** Dataset content follows **

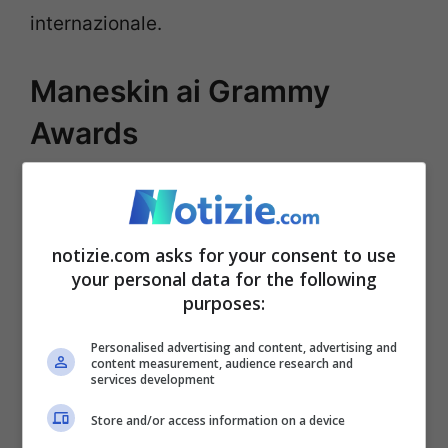
internazionale.
Maneskin ai Grammy
Awards
notizie.com asks for your consent to use
your personal data for the following
purposes:
Personalised advertising and content, advertising and
content measurement, audience research and
services development
Store and/or access information on a device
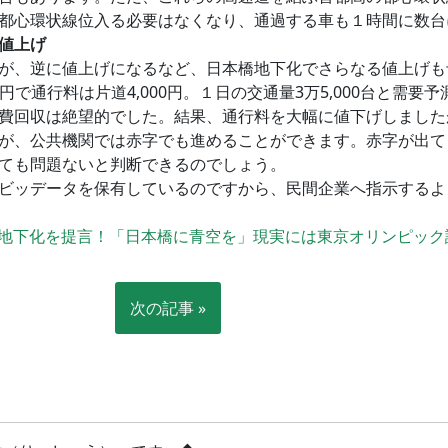
都心環状線位入る必要はなくなり、通過する車も１時間に数台
値上げ
が、逆に値上げになるなど、日本橋地下化でさらなる値上げも
億円で通行料は片道4,000円。１日の交通量3万5,000台と需
費回収は絶望的でした。結果、通行料を大幅に値下げしました
が、公共機関では赤字でも進めることができます。赤字が出て
ても問題ないと判断できるのでしょう。
ビッデータを保有しているのですから、民間企業へ指示するよ
地下化を提言！「日本橋に青空を」現実には東京オリンピック
次の記事 »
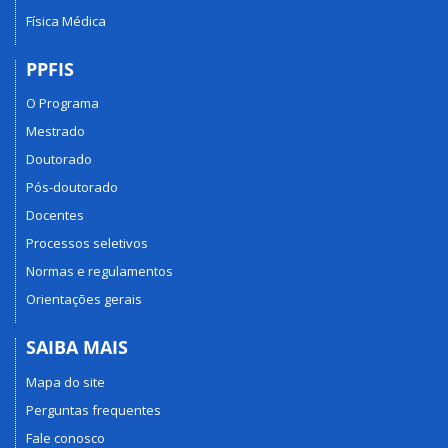
Física Médica
PPFIS
O Programa
Mestrado
Doutorado
Pós-doutorado
Docentes
Processos seletivos
Normas e regulamentos
Orientações gerais
SAIBA MAIS
Mapa do site
Perguntas frequentes
Fale conosco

** End of Dataset content **

- _Activity_
Repeat every line of the data exactly, but do not include pictures.

- _Written response_
internazionale.
Maneskin ai Grammy
Awards
notizie.com asks for your consent to use
your personal data for the following
purposes:
Personalised advertising and content, advertising and
content measurement, audience research and
services development
Store and/or access information on a device
都心環状線位入る必要はなくなり、通過する車も１時間に数台
値上げ
が、逆に値上げになるなど、日本橋地下化でさらなる値上げも
億円で通行料は片道4,000円。１日の交通量3万5,000台と需
費回収は絶望的でした。結果、通行料を大幅に値下げしました
が、公共機関では赤字でも進めることができます。赤字が出て
ても問題ないと判断できるのでしょう。
ビッデータを保有しているのですから、民間企業へ指示するよ
地下化を提言！「日本橋に青空を」現実には東京オリンピック
次の記事 »
Física Médica
PPFIS
O Programa
Mestrado
Doutorado
Pós-doutorado
Docentes
Processos seletivos
Normas e regulamentos
Orientações gerais
SAIBA MAIS
Mapa do site
Perguntas frequentes
Fale conosco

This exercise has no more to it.